De cabellera canosa, e igual de abundante que desmadejada, tenía la costumbre de juntar el entrecejo cuando alguien le hablaba, al tiempo que alisaba con los dedos, de una forma tan varonil como seductora —según el parecer de las mujeres— un bigote imperial que remataba con rotundidad su rostro. Un rostro, en definitiva, que apenas necesitaba esfuerzo para hacerse respetar.

—¿Dónde está la figura de la Virgen? ¿Dónde está nuestra patrona? —preguntó con voz atiplada Richard, el pianista.

«Eso, eso, ¿dónde está?», preguntaron algunos, para de inmediato empezar todos a gritar indignados.

«¡Exigimos una respuesta!»… «¡No nos moveremos de aquí hasta que el culpable devuelva nuestra Virgen!»… «¡Eso, eso, muy bien!»… «¡Es indignante! ¿Cómo es posible que alguien haya podido hacer una cosa así?»… «Desde luego… Anda que…».

—Calma, calma —dijo el sheriff , con los brazos levantados y las palmas de las manos dirigidas hacia la multitud—. Acabo de detenerle y ahora está en un calabozo. Tengo que interrogarle, pero, como sabéis, es sordomudo y no hay manera de entenderse con él. El único que conoce el lenguaje de signos es el padre Murray, y como también es de vuestro conocimiento, los lunes va a ver a su madre a Silver City y no vuelve hasta mañana.

—Silver City… gran pueblo... se encuentra a 33 kilómetros de distancia… justamente la edad de Jesucristo… —comenzó a decir con parsimonia William, el barbero, mientras encendía su pipa.

«Ya está el pesado con el tema de siempre», murmuraron varias voces.

—Lo sabemos de sobra, William, no es necesario que lo digas constantemente —le recriminó el sheriff , harto como todos de escucharle.

—¡Miriam también se entiende con el sordomudo! —gritó de improviso alguien desde atrás.

—¿Qué quieres decir? —preguntó el sheriff juntando el entrecejo, a la vez que estiraba el cuello para identificar al que había hablado.

—¡Que se acuesta con él! —gritó el corpulento y guasón de Johnny desde lo alto de un barril, lo que provocó la hilaridad de los presentes.

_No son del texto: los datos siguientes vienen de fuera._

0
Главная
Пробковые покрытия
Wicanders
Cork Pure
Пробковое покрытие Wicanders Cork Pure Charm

—¡Que conoce el lenguaje de los signos! —contestó el interpelado.

—¡Sí, eso también! —corroboró Johnny siendo acompañado de nuevo por las risas.

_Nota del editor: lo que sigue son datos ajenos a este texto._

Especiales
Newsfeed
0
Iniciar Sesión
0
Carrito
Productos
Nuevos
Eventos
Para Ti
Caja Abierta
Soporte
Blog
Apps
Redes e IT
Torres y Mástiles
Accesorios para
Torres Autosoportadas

—En realidad, a quien se tira es al sacristán —intervino Franklin, el dueño de la tienda de alimentación, lo que dio lugar a más risas.

—Johnny, Franklin, dejaos de bromas y no calumniéis sin pruebas, que ya tenemos bastante con el robo —dijo McGregor.

Justo en ese instante, apareció de improviso Flanagan, el telegrafista, que fue abriéndose paso hasta plantarse delante del sheriff .

—Ya le he avisado. Ya he avisado al padre Murray —dijo blandiendo en la mano un telegrama.

McGregor le arrebató el papel con brusquedad, y leyó su contenido ante la expectación de todos.

—¿Serás imbécil? —exclamó tras acabar de leerlo.

—¿Qué pasa? —preguntó asustado el aludido.

—«Padre Murray, ha ocurrido una desgracia. Venga urgentemente» —leyó el sheriff en voz alta—. Pero ¿cómo le dices eso sin más? ¿No comprendes que ahora estará preocupado al no tener idea de lo que pasa?

Y tras decir esto, un rumor recorrió las gargantas de los que se encontraban allí.

«Es verdad, tiene razón»… «Pobre padre Murray»… «Parece mentira, qué poca consideración»… «Ahora estará preocupado, claro»… «Es inconcebible hacer una cosa así»… «Qué metedura de pata»… «Desde luego… Anda que…».